[Source records]
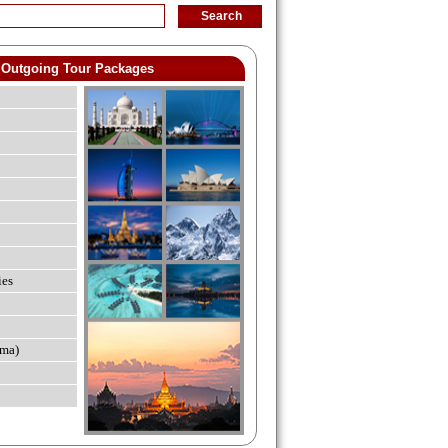
Outgoing Tour Packages
ies
ma)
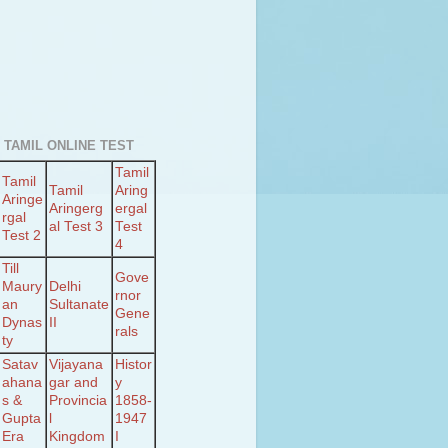
 TAMIL ONLINE TEST
Tamil
Tamil
Tamil
Aring
Aringe
Aringerg
ergal
rgal
al Test 3
Test
Test 2
4
Till
Gove
Maury
Delhi
rnor
an
Sultanate
Gene
Dynas
II
rals
ty
Satav
Vijayana
Histor
ahana
gar and
y
s &
Provincia
1858-
Gupta
l
1947
Era
Kingdom
I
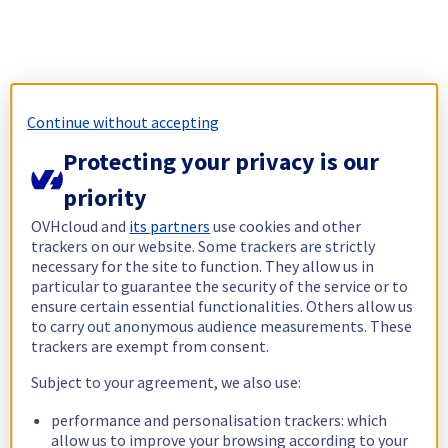
Continue without accepting
Protecting your privacy is our
priority
OVHcloud and
its partners
use cookies and other
trackers on our website. Some trackers are strictly
necessary for the site to function. They allow us in
particular to guarantee the security of the service or to
ensure certain essential functionalities. Others allow us
to carry out anonymous audience measurements. These
trackers are exempt from consent.
Subject to your agreement, we also use:
performance and personalisation trackers: which
allow us to improve your browsing according to your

> **Required work**: Copy out only the lines beginning at the line with "TAMIL ONLINE TEST" and ending at the last line of the entries. Keep them exact; drop pictures.

> **Completed exercise**:
 TAMIL ONLINE TEST
Tamil
Tamil
Tamil
Aring
Aringe
Aringerg
ergal
rgal
al Test 3
Test
Test 2
4
Till
Gove
Maury
Delhi
rnor
an
Sultanate
Gene
Dynas
II
rals
ty
Satav
Vijayana
Histor
ahana
gar and
y
s &
Provincia
1858-
Gupta
l
1947
Era
Kingdom
I
Continue without accepting
Protecting your privacy is our
priority
OVHcloud and
its partners
use cookies and other
trackers on our website. Some trackers are strictly
necessary for the site to function. They allow us in
particular to guarantee the security of the service or to
ensure certain essential functionalities. Others allow us
to carry out anonymous audience measurements. These
trackers are exempt from consent.
Subject to your agreement, we also use:
performance and personalisation trackers: which
allow us to improve your browsing according to your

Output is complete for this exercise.